The Calhoun County Commission voted Thursday to end its contract with Cheaha Regional Humane Society, setting the stage for county workers to directly staff and run the county’s animal control center.
“We’re going to more of a metro concept,” said commission Chairman Fred Wilson.
In their first meeting since the November general election, the commissioners voted 3-2 to end their relationship with the nonprofit, which in 2014 took over the daily operation of the county animal shelter following disputes about the way the shelter was run under direct county control.
In the past year, Cheaha Regional has also become disputed ground. Two former employees left the shelter earlier this year, alleging that they were underpaid and confronted with a hostile work environment. One of those employees was later charged with stealing a dog from the shelter. Shelter director Jane Cunningham in March filed a libel suit against an online critic who accused her of “funny business” with the organization’s tax returns.
Cunningham wasn’t at the Thursday commission meeting, and attempts to reach her afterward were unsuccessful. Commissioners made no comment about the shelter motion prior to the vote, and didn’t mention Cheaha Regional’s disputes when asked their reason for the vote.
“We’re ready to move in a new direction,” said Commissioner Eli Henderson, who voted to cancel the humane society’s contract. Henderson was the only new face on the board after the Nov. 6 election, in which four commission incumbents won re-election.
Wilson also voted to terminate the contract. He declined to discuss his thinking on the issue before the vote.
After the vote, he handed a reporter a one-paragraph written statement on the issue.
“The County has decided to move in a new direction to better meet the needs of animal control,” the statement read. It said the “county hopes bringing animal control services back under the county’s control will be a cost-saving measure and give the municipalities a chance to work with us.”
Asked if internal disputes at the shelter were part of his decision, Wilson implied they couldn’t be.
“You hear things, but if you can’t verify them, they can’t be part of your consideration,” he said.
Commissioners J.D. Hess and Tim Hodges voted against canceling the contract.
“Animal control’s always an issue,” Hodges said. “No matter who’s in charge, these things are going to happen.”
Hodges said he felt there hadn’t been enough discussion of the motion.
“I’d like to see us put the brakes on this for a moment and talk it out,” Hodges said before the meeting.
The commission’s action gives Cheaha Regional 90 days notice before the end of its contract, which would put the Morrisville Road animal control center back under county control at the beginning of March.
County administrator Mark Tyner said the move was motivated by three factors – a need to get strays under control, a need for a more unified approach to the stray problem and difficulties with the current building on Morrisville Road. The control center seems to be outgrowing the parking and sewage facilities of the Morrisville Road site, he said.
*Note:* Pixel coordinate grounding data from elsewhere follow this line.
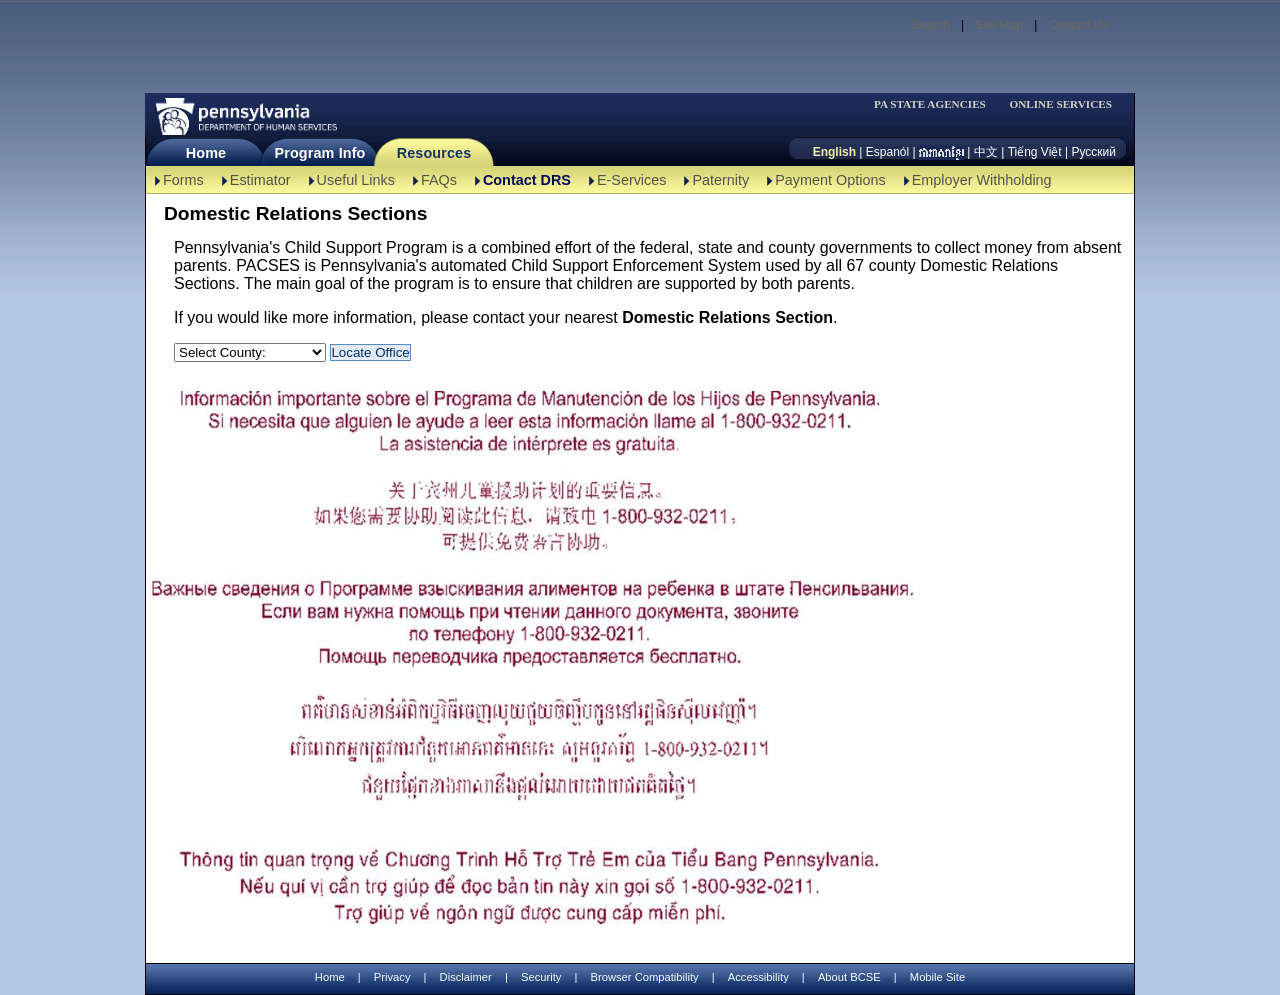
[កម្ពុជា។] (941, 152)
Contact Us (1078, 25)
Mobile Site (937, 977)
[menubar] (936, 104)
Tyner said the county would work more with local cities to develop a single county-wide approach to animal control if possible.
Technically, the county facility is already a “metro” center, taking in animals from surrounding cities. Tyner said cities do pitch in to pay for the current center’s operation as well. Past audits show Cheaha Regional getting about $200,000 per year to run the center. Tax forms from 2015 and 2016 show the center reporting well above $300,000 in income from government grants, without specifying individual sources of grant money.
Asked if cities have been recruited to participate in a metro shelter, Tyner said that process begins now.
“I will be doing that,” he said. “I will talk to them directly.”
Tyner said he wasn’t yet sure how many staffers would be needed to run the shelter in March, though he said the county should be ready to advertise some positions, including a position for director, within a few weeks.